### WORK ORDER
In the records that follow, find each line containing "marker" and copy it.

------------

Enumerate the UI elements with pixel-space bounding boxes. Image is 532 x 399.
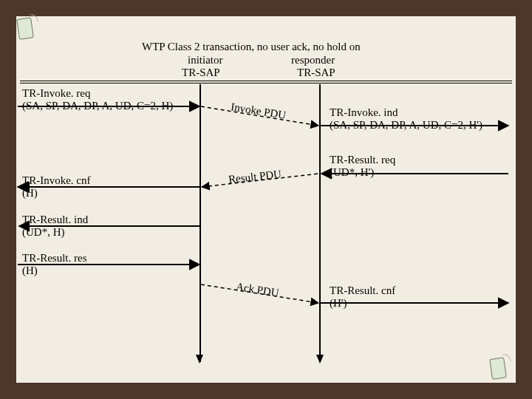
- arrows-layer: [16, 16, 532, 399]
- svg-marker-16: [196, 355, 203, 364]
- svg-marker-17: [316, 355, 324, 364]
- sequence-diagram: WTP Class 2 transaction, no user ack, no…: [0, 0, 532, 399]
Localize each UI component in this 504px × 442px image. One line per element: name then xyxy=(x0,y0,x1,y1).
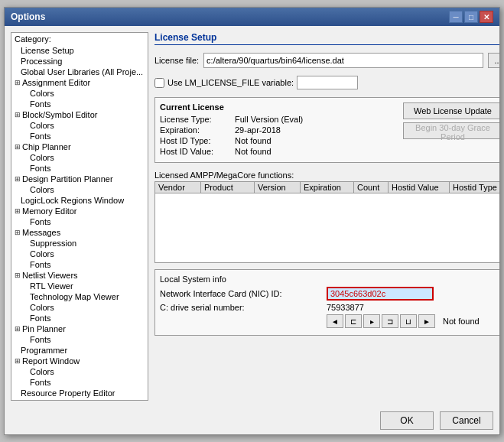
license-file-input[interactable] xyxy=(203,53,483,68)
local-info-title: Local System info xyxy=(160,275,499,284)
tree-item-rw-fonts[interactable]: Fonts xyxy=(11,377,148,388)
tree-group-design-partition[interactable]: ⊞ Design Partition Planner xyxy=(11,174,148,184)
tree-group-assignment-editor[interactable]: ⊞ Assignment Editor xyxy=(11,77,148,88)
browse-button[interactable]: ... xyxy=(488,53,499,68)
tree-group-netlist-viewers[interactable]: ⊞ Netlist Viewers xyxy=(11,270,148,281)
host-id-type-row: Host ID Type: Not found xyxy=(160,136,397,145)
category-label: Category: xyxy=(11,33,148,45)
minimize-button[interactable]: ─ xyxy=(449,11,463,23)
tree-group-block-symbol[interactable]: ⊞ Block/Symbol Editor xyxy=(11,109,148,120)
tree-group-report-window[interactable]: ⊞ Report Window xyxy=(11,356,148,366)
tree-item-msg-suppression[interactable]: Suppression xyxy=(11,238,148,249)
tree-item-nv-colors[interactable]: Colors xyxy=(11,302,148,313)
col-version: Version xyxy=(255,182,301,193)
tree-item-dp-colors[interactable]: Colors xyxy=(11,184,148,195)
tree-item-programmer[interactable]: Programmer xyxy=(11,345,148,356)
lm-input[interactable] xyxy=(297,76,358,89)
tree-item-pp-fonts[interactable]: Fonts xyxy=(11,334,148,345)
tree-item-license-setup[interactable]: License Setup xyxy=(11,45,148,56)
lm-license-row: Use LM_LICENSE_FILE variable: xyxy=(154,76,499,89)
right-panel: License Setup License file: ... Use LM_L… xyxy=(154,32,499,401)
expand-icon-4: ⊞ xyxy=(15,175,21,183)
page-btn-2[interactable]: ▸ xyxy=(363,314,380,328)
page-btn-3[interactable]: ⊐ xyxy=(382,314,398,328)
nic-label: Network Interface Card (NIC) ID: xyxy=(160,289,320,298)
bottom-bar: OK Cancel xyxy=(5,407,499,434)
tree-item-ae-fonts[interactable]: Fonts xyxy=(11,99,148,109)
col-product: Product xyxy=(201,182,255,193)
pagination-controls: ◄ ⊏ ▸ ⊐ ⊔ ► Not found xyxy=(327,314,480,328)
host-id-value-label: Host ID Value: xyxy=(160,147,229,156)
expand-icon-9: ⊞ xyxy=(15,357,21,365)
tree-item-rtl-viewer[interactable]: RTL Viewer xyxy=(11,281,148,291)
tree-group-pin-planner[interactable]: ⊞ Pin Planner xyxy=(11,323,148,334)
tree-item-logiclock[interactable]: LogicLock Regions Window xyxy=(11,195,148,206)
close-button[interactable]: ✕ xyxy=(480,11,493,23)
pagination-row: ◄ ⊏ ▸ ⊐ ⊔ ► Not found xyxy=(160,314,499,328)
expand-icon-5: ⊞ xyxy=(15,207,21,215)
license-buttons: Web License Update Begin 30-day Grace Pe… xyxy=(403,102,499,158)
tree-item-processing[interactable]: Processing xyxy=(11,56,148,67)
window-content: Category: License Setup Processing Globa… xyxy=(5,26,499,407)
current-license-title: Current License xyxy=(160,102,397,112)
tree-item-cp-fonts[interactable]: Fonts xyxy=(11,163,148,174)
tree-item-bse-colors[interactable]: Colors xyxy=(11,120,148,131)
tree-item-msg-fonts[interactable]: Fonts xyxy=(11,259,148,270)
expand-icon-2: ⊞ xyxy=(15,111,21,119)
section-title: License Setup xyxy=(154,32,499,45)
tree-item-bse-fonts[interactable]: Fonts xyxy=(11,131,148,141)
col-hostid-type: Hostid Type xyxy=(450,182,499,193)
drive-serial-label: C: drive serial number: xyxy=(160,303,320,312)
tree-item-global-libraries[interactable]: Global User Libraries (All Proje... xyxy=(11,67,148,77)
window-title: Options xyxy=(11,11,45,22)
tree-item-cp-colors[interactable]: Colors xyxy=(11,152,148,163)
drive-serial-row: C: drive serial number: 75933877 xyxy=(160,303,499,312)
tree-item-msg-colors[interactable]: Colors xyxy=(11,249,148,259)
host-id-value-value: Not found xyxy=(235,147,272,156)
web-license-update-button[interactable]: Web License Update xyxy=(403,102,499,119)
page-btn-4[interactable]: ⊔ xyxy=(400,314,417,328)
cancel-button[interactable]: Cancel xyxy=(440,411,493,430)
tree-item-ae-colors[interactable]: Colors xyxy=(11,88,148,99)
license-info: Current License License Type: Full Versi… xyxy=(160,102,397,158)
licensed-functions-section: Licensed AMPP/MegaCore functions: Vendor… xyxy=(154,171,499,263)
tree-item-resource-property-editor[interactable]: Resource Property Editor xyxy=(11,388,148,398)
nic-input[interactable] xyxy=(327,287,434,301)
grace-period-button[interactable]: Begin 30-day Grace Period xyxy=(403,122,499,139)
tree-item-nv-fonts[interactable]: Fonts xyxy=(11,313,148,323)
col-hostid-value: Hostid Value xyxy=(389,182,450,193)
host-id-value-row: Host ID Value: Not found xyxy=(160,147,397,156)
page-prev-btn[interactable]: ◄ xyxy=(327,314,343,328)
tree-item-rw-colors[interactable]: Colors xyxy=(11,366,148,377)
page-btn-1[interactable]: ⊏ xyxy=(345,314,362,328)
host-id-type-value: Not found xyxy=(235,136,272,145)
license-file-label: License file: xyxy=(154,56,199,65)
col-count: Count xyxy=(354,182,389,193)
tree-group-memory-editor[interactable]: ⊞ Memory Editor xyxy=(11,206,148,216)
table-header: Vendor Product Version Expiration Count … xyxy=(155,182,499,193)
license-type-label: License Type: xyxy=(160,115,229,124)
expiration-value: 29-apr-2018 xyxy=(235,125,281,135)
ok-button[interactable]: OK xyxy=(380,411,434,430)
page-next-btn[interactable]: ► xyxy=(418,314,435,328)
tree-item-tech-map-viewer[interactable]: Technology Map Viewer xyxy=(11,291,148,302)
table-body[interactable] xyxy=(155,193,499,262)
host-id-type-label: Host ID Type: xyxy=(160,136,229,145)
lm-checkbox[interactable] xyxy=(154,78,164,88)
expand-icon: ⊞ xyxy=(15,79,21,86)
col-vendor: Vendor xyxy=(155,182,201,193)
drive-serial-value: 75933877 xyxy=(327,303,364,312)
tree-item-me-fonts[interactable]: Fonts xyxy=(11,216,148,227)
col-expiration: Expiration xyxy=(301,182,354,193)
lm-checkbox-label: Use LM_LICENSE_FILE variable: xyxy=(167,78,294,87)
left-panel: Category: License Setup Processing Globa… xyxy=(11,32,148,401)
tree-group-chip-planner[interactable]: ⊞ Chip Planner xyxy=(11,141,148,152)
not-found-value: Not found xyxy=(443,317,480,326)
license-type-row: License Type: Full Version (Eval) xyxy=(160,115,397,124)
maximize-button[interactable]: □ xyxy=(464,11,478,23)
expiration-row: Expiration: 29-apr-2018 xyxy=(160,125,397,135)
title-controls: ─ □ ✕ xyxy=(449,11,493,23)
expand-icon-8: ⊞ xyxy=(15,325,21,333)
tree-container[interactable]: License Setup Processing Global User Lib… xyxy=(11,45,148,400)
tree-group-messages[interactable]: ⊞ Messages xyxy=(11,227,148,238)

------------

### YOUR SOLUTION
- svg-marker-16: [196, 355, 203, 364]
- svg-marker-17: [316, 355, 324, 364]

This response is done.